Listening to people and being empathetic doesn’t mean not making changes. In fact, Mr. Menke says, “All the asking why and the discussions and responses have led us to reorganize my team to get a hyper-focus on solutions to settings regardless of our various brands. We understand that our clients are looking for solutions for various work settings and we need to tune our business with that understanding.
“So in a major shift, we’ve taken Stan Gray, who has done a fantastic job with our Carolina brand, and made him VP of brand experience across all the brands. He now has responsibility for insuring that every company – customer touch point conveys our brand value proposition consistently.”

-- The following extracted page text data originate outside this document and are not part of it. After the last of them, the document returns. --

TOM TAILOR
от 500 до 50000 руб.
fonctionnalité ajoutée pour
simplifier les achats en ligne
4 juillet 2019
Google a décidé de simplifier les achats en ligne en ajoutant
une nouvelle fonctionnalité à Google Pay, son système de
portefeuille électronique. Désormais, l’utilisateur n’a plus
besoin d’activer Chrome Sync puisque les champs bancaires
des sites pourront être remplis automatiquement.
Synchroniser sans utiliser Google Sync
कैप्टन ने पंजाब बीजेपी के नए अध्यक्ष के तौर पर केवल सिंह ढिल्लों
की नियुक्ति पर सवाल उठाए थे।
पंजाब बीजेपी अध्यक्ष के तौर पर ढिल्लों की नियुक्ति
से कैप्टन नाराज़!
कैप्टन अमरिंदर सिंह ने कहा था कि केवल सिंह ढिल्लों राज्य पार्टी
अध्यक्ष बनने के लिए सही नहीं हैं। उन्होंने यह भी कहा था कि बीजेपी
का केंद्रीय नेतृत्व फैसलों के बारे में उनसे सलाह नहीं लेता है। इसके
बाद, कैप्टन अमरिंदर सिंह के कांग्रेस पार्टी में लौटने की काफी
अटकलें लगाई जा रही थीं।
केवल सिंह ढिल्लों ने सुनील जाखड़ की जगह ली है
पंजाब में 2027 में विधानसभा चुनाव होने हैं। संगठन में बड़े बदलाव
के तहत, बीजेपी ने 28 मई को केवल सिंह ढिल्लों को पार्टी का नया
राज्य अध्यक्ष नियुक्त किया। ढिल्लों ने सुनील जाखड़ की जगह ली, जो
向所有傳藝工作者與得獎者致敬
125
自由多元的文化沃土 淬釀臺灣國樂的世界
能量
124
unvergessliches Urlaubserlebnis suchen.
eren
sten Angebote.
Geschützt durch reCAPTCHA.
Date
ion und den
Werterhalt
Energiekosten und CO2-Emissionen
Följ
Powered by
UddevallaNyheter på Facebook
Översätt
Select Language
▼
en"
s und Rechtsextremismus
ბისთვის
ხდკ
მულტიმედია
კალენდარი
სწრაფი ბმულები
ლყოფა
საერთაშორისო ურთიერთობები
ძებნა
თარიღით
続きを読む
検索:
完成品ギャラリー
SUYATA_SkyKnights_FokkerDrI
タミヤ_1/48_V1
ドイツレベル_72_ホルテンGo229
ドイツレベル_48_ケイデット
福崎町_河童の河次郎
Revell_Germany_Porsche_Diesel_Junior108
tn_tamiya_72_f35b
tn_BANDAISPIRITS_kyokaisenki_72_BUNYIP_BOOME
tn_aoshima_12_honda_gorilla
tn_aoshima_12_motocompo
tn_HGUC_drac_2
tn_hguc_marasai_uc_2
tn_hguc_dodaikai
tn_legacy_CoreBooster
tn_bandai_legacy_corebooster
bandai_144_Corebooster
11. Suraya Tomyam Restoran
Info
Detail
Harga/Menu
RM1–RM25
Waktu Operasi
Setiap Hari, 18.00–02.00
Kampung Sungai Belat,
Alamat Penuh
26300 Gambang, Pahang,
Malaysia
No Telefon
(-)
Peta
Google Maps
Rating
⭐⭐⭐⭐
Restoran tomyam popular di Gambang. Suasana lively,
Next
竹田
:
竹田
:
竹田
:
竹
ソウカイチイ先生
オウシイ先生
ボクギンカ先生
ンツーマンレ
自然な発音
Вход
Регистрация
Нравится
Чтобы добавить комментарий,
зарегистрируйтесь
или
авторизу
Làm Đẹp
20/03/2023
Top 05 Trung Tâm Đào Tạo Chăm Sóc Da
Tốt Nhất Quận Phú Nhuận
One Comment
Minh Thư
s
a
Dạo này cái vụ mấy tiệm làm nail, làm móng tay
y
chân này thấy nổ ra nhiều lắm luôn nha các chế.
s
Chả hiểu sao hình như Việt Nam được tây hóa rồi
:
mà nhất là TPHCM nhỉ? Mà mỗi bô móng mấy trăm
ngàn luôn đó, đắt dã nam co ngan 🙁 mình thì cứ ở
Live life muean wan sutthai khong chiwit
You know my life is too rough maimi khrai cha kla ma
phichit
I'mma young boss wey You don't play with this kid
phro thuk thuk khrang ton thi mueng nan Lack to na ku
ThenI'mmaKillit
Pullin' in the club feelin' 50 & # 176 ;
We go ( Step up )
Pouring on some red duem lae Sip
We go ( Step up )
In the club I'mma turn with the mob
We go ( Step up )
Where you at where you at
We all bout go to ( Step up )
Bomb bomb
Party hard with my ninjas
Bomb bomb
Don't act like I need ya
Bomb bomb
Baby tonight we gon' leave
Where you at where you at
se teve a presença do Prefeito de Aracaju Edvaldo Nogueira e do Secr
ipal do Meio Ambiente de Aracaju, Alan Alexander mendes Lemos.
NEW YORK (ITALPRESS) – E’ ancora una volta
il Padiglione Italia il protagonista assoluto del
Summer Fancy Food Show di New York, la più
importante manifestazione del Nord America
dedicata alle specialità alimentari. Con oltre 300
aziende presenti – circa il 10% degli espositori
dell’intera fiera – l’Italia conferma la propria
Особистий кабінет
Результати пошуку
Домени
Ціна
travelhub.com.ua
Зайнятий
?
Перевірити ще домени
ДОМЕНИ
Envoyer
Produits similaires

Being open and empathetic can also bring rewards from unexpected places. While engaged in philanthropic work in the community, Mr, Menke met Joe Deetz, president and CEO of Visual Magnetics, an innovative company making “wide format magnetic materials.” The two struck up a friendship that has blossomed into the partnership that produced the printed super-graphic that was magnetically attached to the front wall of the OFS NeoCon showroom as well as the magnetically attached shelves shown at the show. The potential for cooperation and product development seems great with development plans underway for quick-change magnetically attached wall coverings of everything from dry erase material to fabric and veneer.
Access to capital as a result of a history of success, long-term thinking, and being people centered and empathetic are all favorable indicators of the future success and wellbeing of the company and its 1,700 employees. OFS seems poised for more growth and even better results in the future.